(Excerpts from a dataset)
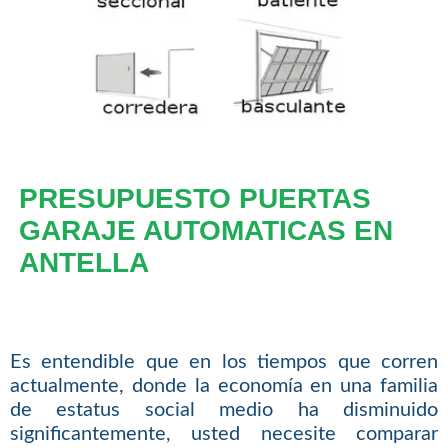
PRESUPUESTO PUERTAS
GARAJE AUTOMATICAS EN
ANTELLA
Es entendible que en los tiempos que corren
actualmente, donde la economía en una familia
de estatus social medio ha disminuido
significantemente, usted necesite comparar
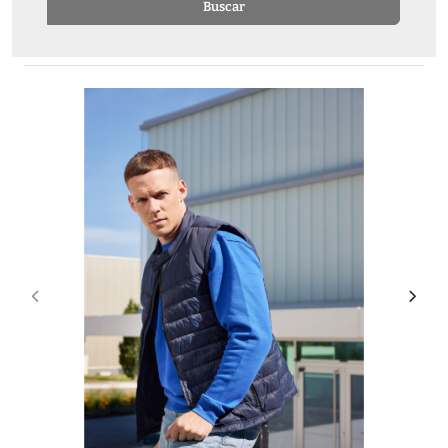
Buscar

---

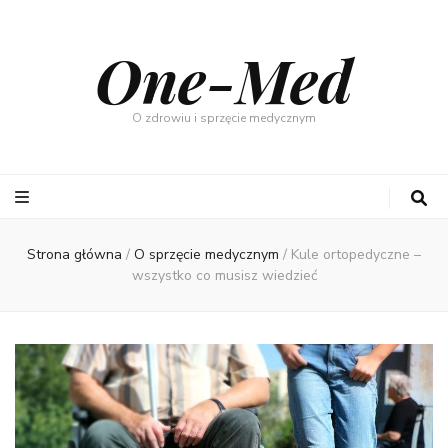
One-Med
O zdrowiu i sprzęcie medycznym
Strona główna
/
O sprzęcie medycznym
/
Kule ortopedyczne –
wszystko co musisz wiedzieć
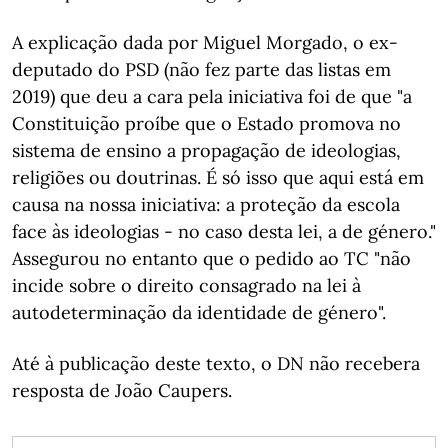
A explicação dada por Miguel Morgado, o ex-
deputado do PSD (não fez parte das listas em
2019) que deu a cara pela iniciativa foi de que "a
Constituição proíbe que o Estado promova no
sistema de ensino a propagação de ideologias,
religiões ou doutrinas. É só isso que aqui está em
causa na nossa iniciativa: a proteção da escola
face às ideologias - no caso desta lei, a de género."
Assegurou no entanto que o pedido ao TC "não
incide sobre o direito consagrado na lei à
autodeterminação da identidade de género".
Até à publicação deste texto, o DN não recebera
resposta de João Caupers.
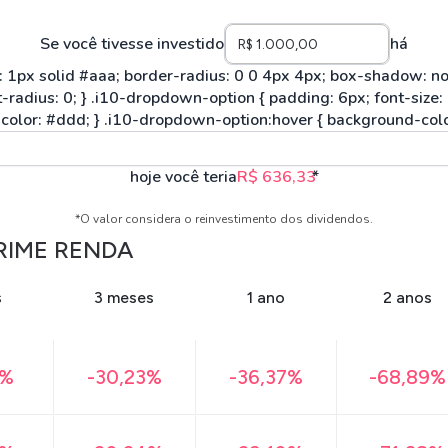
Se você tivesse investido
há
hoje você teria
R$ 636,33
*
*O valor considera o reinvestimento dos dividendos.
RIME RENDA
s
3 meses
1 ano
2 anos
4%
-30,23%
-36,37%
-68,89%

PROBLEM REQUIREMENTS:
Scan the records for the word "você", and copy each line where it is found.

RESULT:
Se você tivesse investido
hoje você teria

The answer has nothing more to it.